Wednesday, 11:59 a.m.
There are rains, and then there are rains. I had rain and thunder on and off in my back yard yesterday afternoon then again for a time last night. So did much of the mid-Atlantic region. And some of the rain was exceptional, like over 6 inches around Baltimore and over 2 inches in Wilmington, Delaware. The 3.40 inches in Williamsport, Pennsylvania, set a new daily rainfall record, as was the 2.55 inches in Harrisburg.

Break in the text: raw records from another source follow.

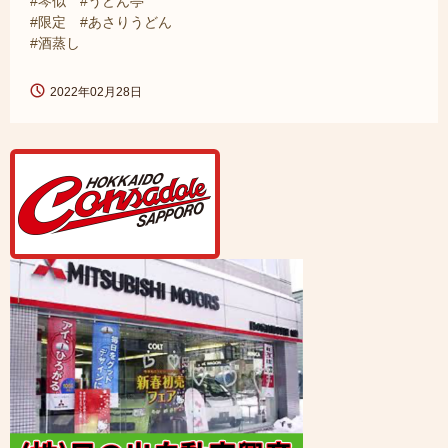
#琴似 #うどん亭
#限定 #あさりうどん
#酒蒸し
2022年02月28日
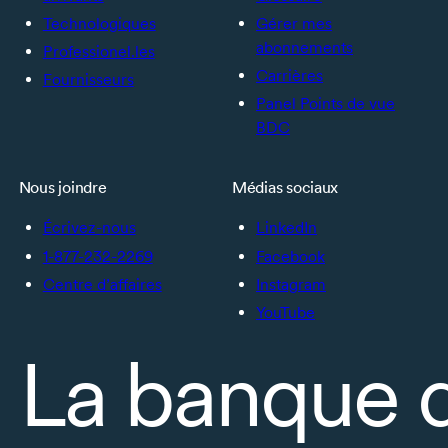
Technologiques
Gérer mes
abonnements
Professionel.les
Carrières
Fournisseurs
Panel Points de vue
BDC
Nous joindre
Médias sociaux
Écrivez-nous
LinkedIn
1-877-232-2269
Facebook
Centre d’affaires
Instagram
YouTube
La banque 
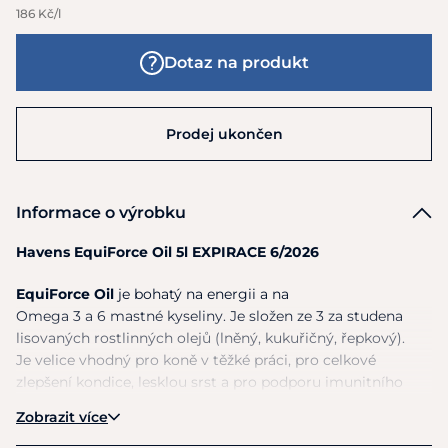
186 Kč/l
Dotaz na produkt
Prodej ukončen
Informace o výrobku
Havens EquiForce Oil 5l EXPIRACE 6/2026
EquiForce Oil
je
bohatý
na
energii
a
na
Omega
3
a
6
mastné kyseliny.
Je
složen
ze
3
za
studena
lisovaných rostlinných olejů (lněný, kukuřičný, řepkový).
Je
velice vhodný pro koně v těžké práci, pro celkové
zlepšení kondice, lesklou srst
a
pro podporu imunitního
systému.
Zobrazit více
Dále je jeho využití velmi prospěšné u koní se sklony ke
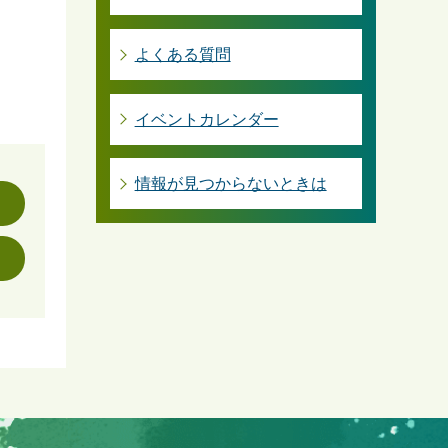
よくある質問
イベントカレンダー
情報が見つからないときは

That's a lot of rain in 24 hours, and it did cause some flooding, but all of that pales in comparison to the torrent of rain that literally inundated Islip, New York, late last night and this morning. The grand rainfall total was a stunning 13.26 inches at Macarthur Airport, with over 10 inches of that falling in three hours this morning heading into the morning rush hour. That total obliterated the old daily rainfall record for Islip, but it also appears to have eclipsed the New York state rainfall record of 11.6 inches in Tannersville, set on Aug. 27-28, 2011, during Hurricane/Tropical Storm Irene.

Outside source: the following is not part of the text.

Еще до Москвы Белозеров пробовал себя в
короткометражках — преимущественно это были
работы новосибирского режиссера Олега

These tropical downpours came courtesy of the upper-level low we've been talking about this week, still in the process of forming over southwestern Quebec. It managed to draw high dew point air northward into the eastern Ohio Valley and mid-Atlantic region, effectively pushing a warm front into the region. Clusters of rain and thunderstorms developed along this boundary and moved downstream to the east and northeast, but some locations were hit multiple times.
In the case of Islip, a band of rain set up over them early this morning and barely moved, dumping heavy rain on them for several hours before finally moving on by midmorning. Here's a look at the radar estimated storm total precipitation to this hour:
This area of heavy rain is now soaking New England ahead of a slow-moving cold front, and that's going to mean areas of flooding this afternoon into tonight before the rain exits from south-southwest to north-northeast across the region.

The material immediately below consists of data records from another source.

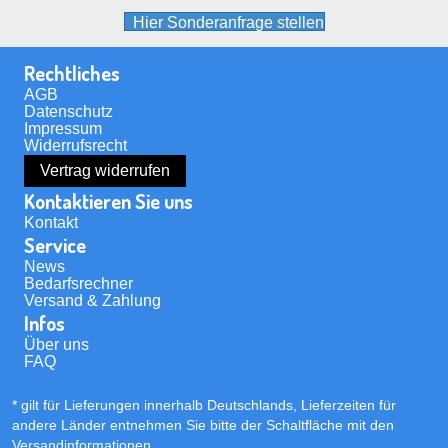
Hier Sonderanfrage stellen
Rechtliches
AGB
Datenschutz
Impressum
Widerrufsrecht
Vertrag widerrufen
Kontaktieren Sie uns
Kontakt
Service
News
Bedarfsrechner
Versand & Zahlung
Infos
Über uns
FAQ
* gilt für Lieferungen innerhalb Deutschlands, Lieferzeiten für
andere Länder entnehmen Sie bitte der Schaltfläche mit den
Versandinformationen
.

I mentioned in Tuesday's post about an upper-level low rolling through the Northwest, and that some of the moisture tied to it will be pulled from the Southwest into the upper-level storm's circulation. That feature is a separate entity unto itself. Look at the latest visible satellite imagery:
Combine that with 500mb forecast for this evening:
This upper-level disturbance will track around the upper-level ridge positioned over the eastern Rockies and western Plains, where it will be relatively hot this afternoon and again tomorrow. As this feature moves north-northeastward, and then crosses the northern Rockies toward the northern Plains, it will pull a lot of moisture up from the Southwest, and that's going to mean numerous showers and thunderstorms along the way, and the potential for locally severe weather and flash flooding.
By Friday, this disturbance will come out of the northern Rockies and cross the Plains. The bulk of the rain and thunderstorms associated with it will be north of any weak surface low pressure area, helping to tamp down the temperatures from Montana through the northern Plains, then into the Midwest Friday night, then the Great Lakes and Ohio Valley Saturday into Saturday night. The mid-Atlantic states and parts of New England Sunday. The bad news is that the rain can be heavy in many places, and it will wipe out at least one of the days of the weekend. On the other hand, the good news is that none of the rain will be as excessive as it was over parts of the mid-Atlantic and southern New England in the past 24 hours.